### DATA TO USE
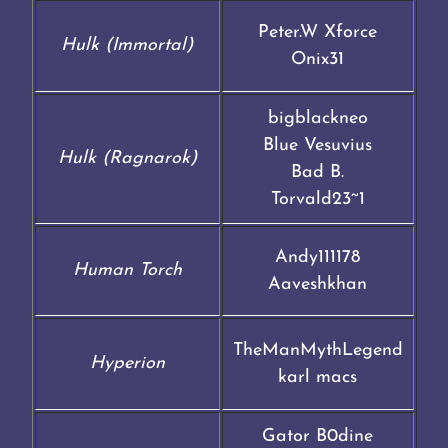
Peter.W Xforce
Hulk (Immortal)
Onix31
bigblackneo
Blue Vesuvius
Hulk (Ragnarok)
Bad B.
Torvald23~1
Andy111178
Human Torch
Aaveshkhan
TheManMythLegend
Hyperion
karl macs
Gator B0dine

### PROBLEM TO SOLVE
Exclude the images and copy every record above exactly.

### FINAL ANSWER
Peter.W Xforce
Hulk (Immortal)
Onix31
bigblackneo
Blue Vesuvius
Hulk (Ragnarok)
Bad B.
Torvald23~1
Andy111178
Human Torch
Aaveshkhan
TheManMythLegend
Hyperion
karl macs
Gator B0dine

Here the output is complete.